*** DATA RECORDS ***

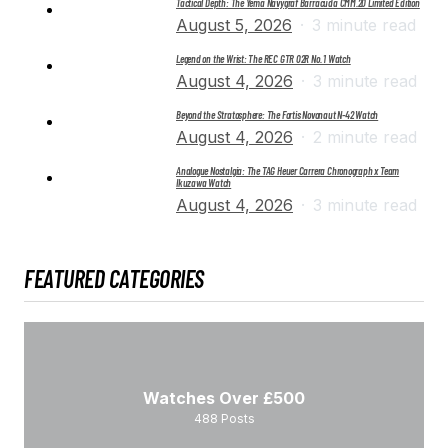
Tactical Depth: The Yema Navygraf Barracuda CMM.20 Limited Edition
August 5, 2026
3 minute read
Legend on the Wrist: The REC GTR 02R No. 1 Watch
August 4, 2026
3 minute read
Beyond the Stratosphere: The Fortis Novonaut N-42 Watch
August 4, 2026
2 minute read
Analogue Nostalgia: The TAG Heuer Carrera Chronograph x Team
Ikuzawa Watch
August 4, 2026
3 minute read
FEATURED CATEGORIES
Watches Over £500
488
Posts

***

The lines from the one containing "August 5, 2026" through the last line of the records are the answer; set them down exactly and add nothing.

August 5, 2026
3 minute read
Legend on the Wrist: The REC GTR 02R No. 1 Watch
August 4, 2026
3 minute read
Beyond the Stratosphere: The Fortis Novonaut N-42 Watch
August 4, 2026
2 minute read
Analogue Nostalgia: The TAG Heuer Carrera Chronograph x Team
Ikuzawa Watch
August 4, 2026
3 minute read
FEATURED CATEGORIES
Watches Over £500
488
Posts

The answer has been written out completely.